Data extracted from a collection:
--------------------------------------------------
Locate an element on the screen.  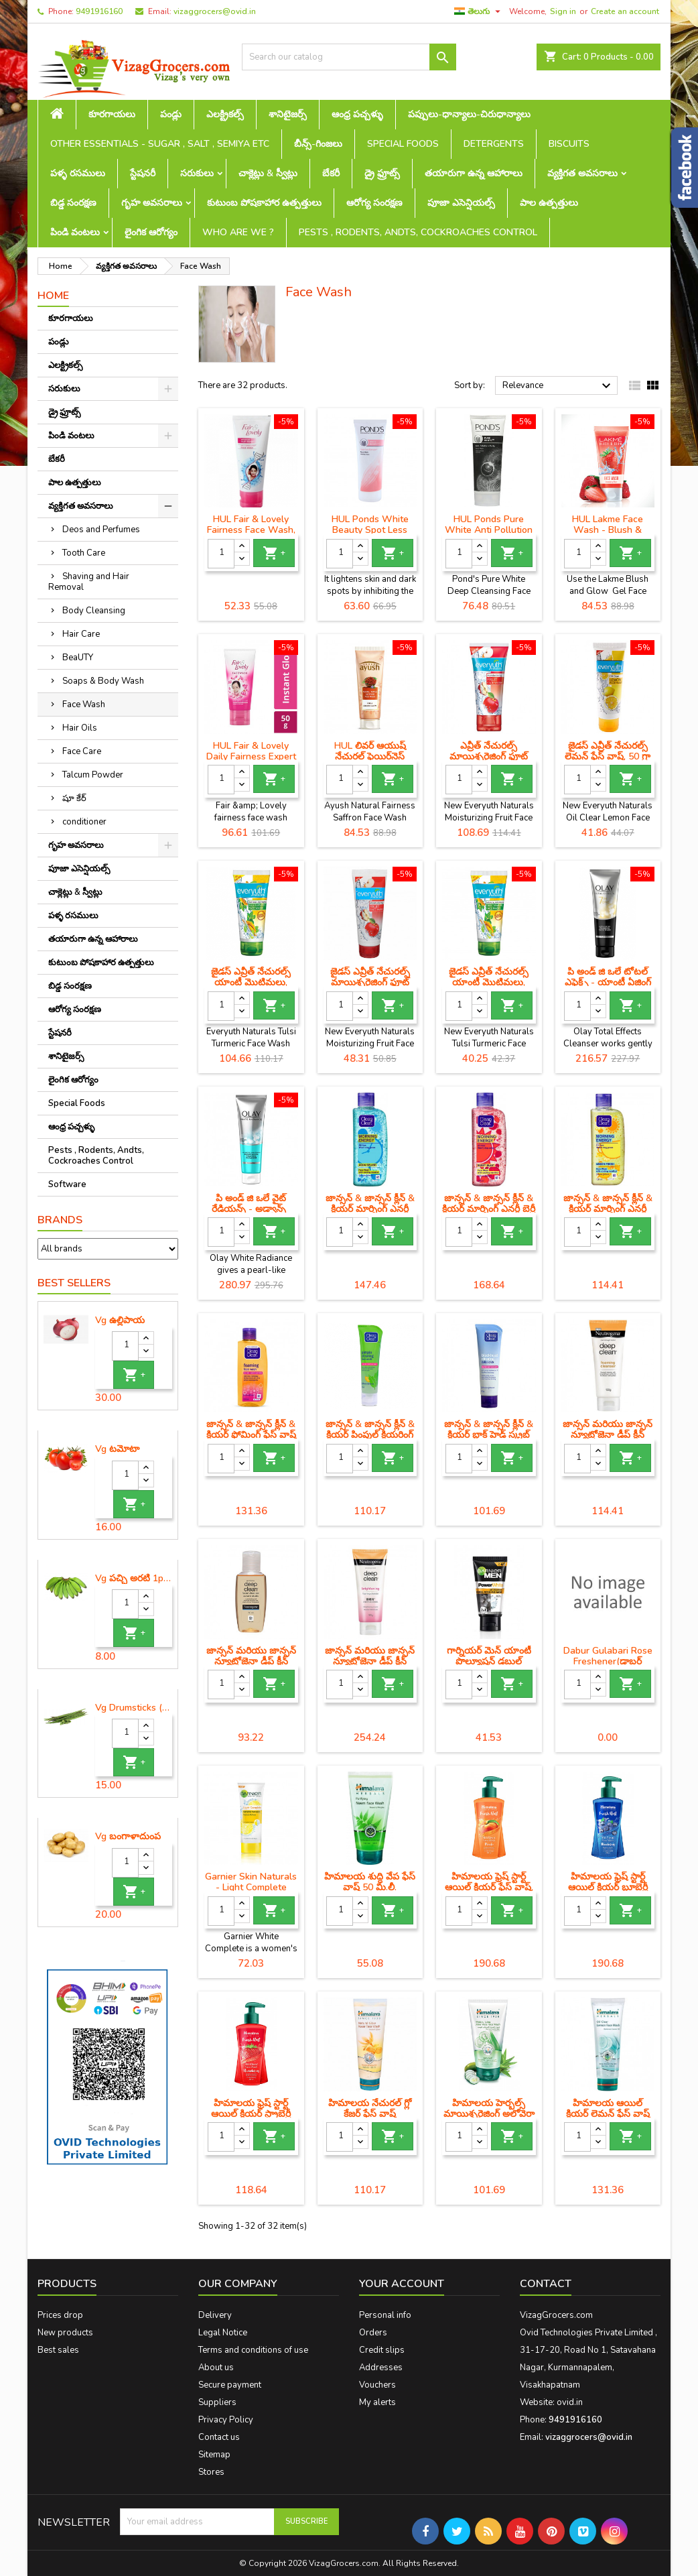
ఆరోగ్య సంరక్షణ is located at coordinates (374, 202).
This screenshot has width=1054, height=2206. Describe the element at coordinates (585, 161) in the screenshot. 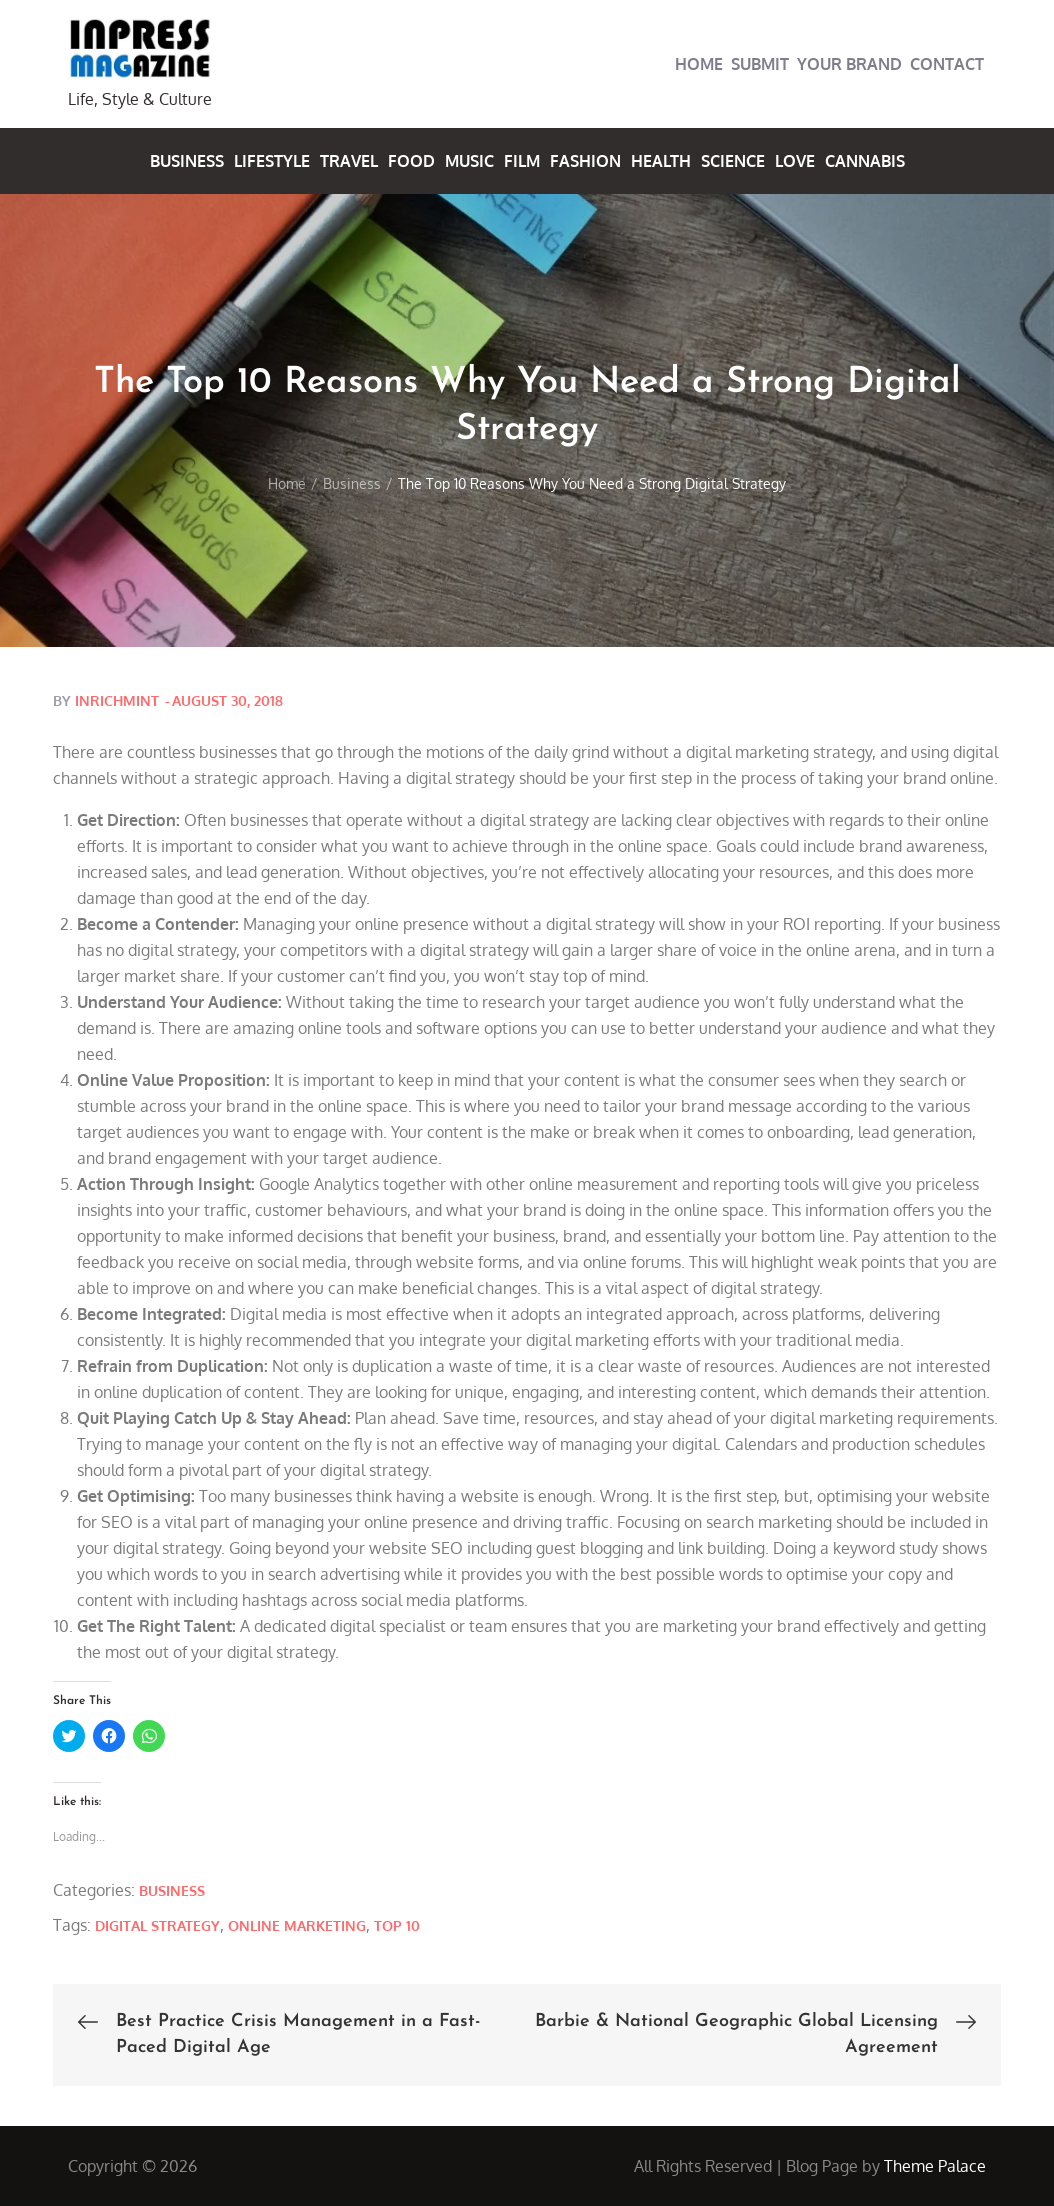

I see `Fashion` at that location.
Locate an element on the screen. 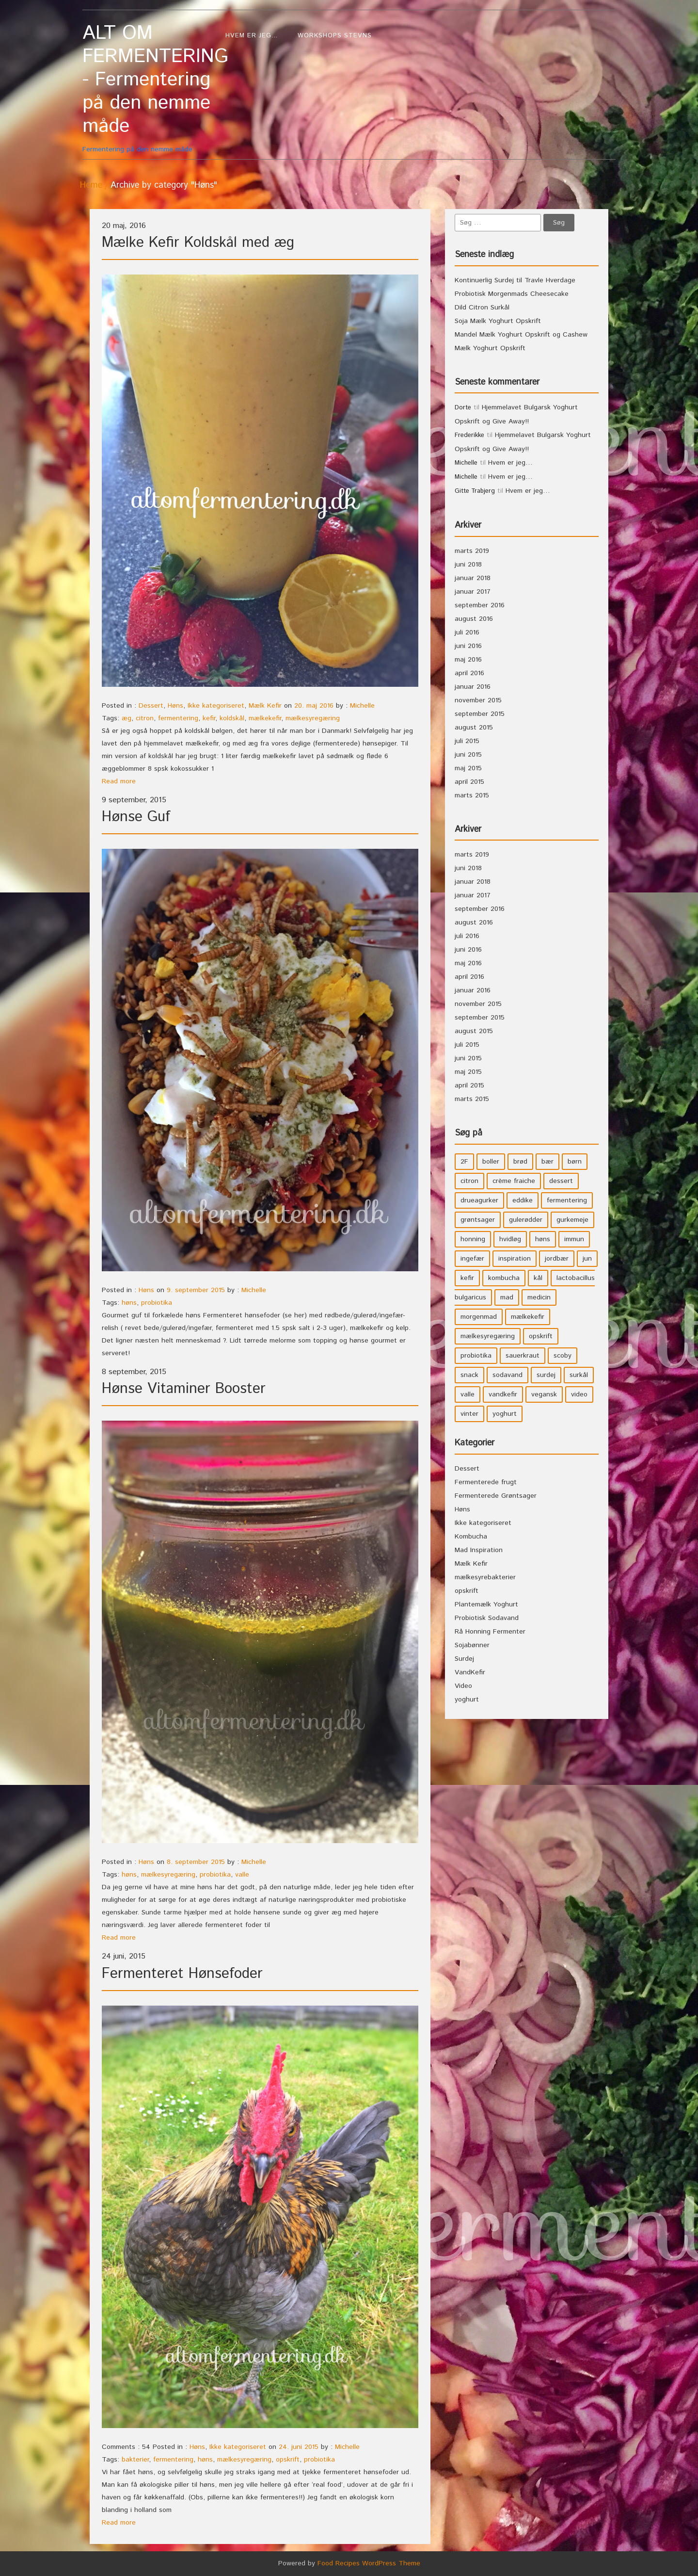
--------------------------------------------------
Task = Write out all of the data above exactly, pictures excluded.

Solved exercise =
Locate an element on the screen.  
ఆరోగ్య సంరక్షణ is located at coordinates (374, 202).
This screenshot has width=1054, height=2206. Describe the element at coordinates (585, 161) in the screenshot. 

I see `Fashion` at that location.
Locate an element on the screen. 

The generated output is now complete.